Turn out the frittata on to a board, cut into neat squares and top each with a small chunk of gorgonzola. Serve warm or cool.

davidt4, Jan 1, 2:35am
Prawn, Lemon & Parsley Frittata

6 large eggs
salt and pepper
handful of parsley leaves, finely chopped
zest of 1 lemon
juice of ¼ lemon
1 heaped tab Parmesan, freshly grated
180 g peeled cooked Australian prawns
25g butter
olive oil
¼ tsp chilli flakes

Heat oven to 220C.

Whisk eggs with salt and pepper, add parsley, zest, juice and Parmesan.

Roughly chop half of the prawns, leave the rest whole, add all to eggs.

In a small non-stick pan heat the butter and a splash of oil over med heat until it begins to foam.
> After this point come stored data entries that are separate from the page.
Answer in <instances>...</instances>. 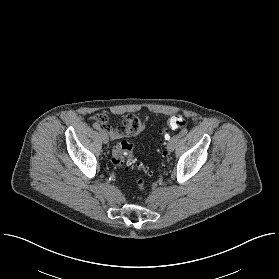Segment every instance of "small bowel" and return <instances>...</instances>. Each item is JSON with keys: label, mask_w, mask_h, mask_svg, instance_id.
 I'll return each instance as SVG.
<instances>
[{"label": "small bowel", "mask_w": 279, "mask_h": 279, "mask_svg": "<svg viewBox=\"0 0 279 279\" xmlns=\"http://www.w3.org/2000/svg\"><path fill=\"white\" fill-rule=\"evenodd\" d=\"M92 118L101 124V126L108 132L109 136L113 140L140 135L143 131V125L141 121L132 114L126 115L122 119L119 126H111L109 124V117L104 113L94 114Z\"/></svg>", "instance_id": "c3829d8e"}]
</instances>
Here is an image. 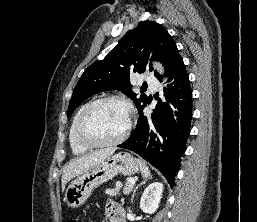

Pour in egg mixture and stir briefly. Put pan in oven and cook for 4 - 5 min. until slightly golden and starting to rise. Remove, sprinkle chilli over, cut into small pieces and serve warm or cool.

davidt4, May 20, 1:48am
Beetroot frittata (Nigel Slater)




175g raw beetroot

4 spring onions

a handful of parsley

a small bunch of dill

a clove of garlic

3 eggs

a large knob of butter

50g grated parmesan



Peel the beetroot then grate it finely in a food processor. Thinly slice the spring onions, chop the parsley leaves & dill fronds and stir all into the beet.

Peel and crush the garlic. Melt the butter in a shallow, non-stick pan about 28cm in diameter then add the garlic and let it sizzle gently until it becomes a pale gold. Add the grated beetroot and cook for two or three minutes. Beat the eggs lightly, season, add half of the grated parmesan and then pour them over the softened beetroot. Cook on a very low heat until the eggs appear to be just setting. 7 or 8 minutes, maybe more.

Sprinkle the remaining cheese over the top and finish under a hot grill till it is set and golden, but far from brown.

Cut into small pieces and serve warm or cool.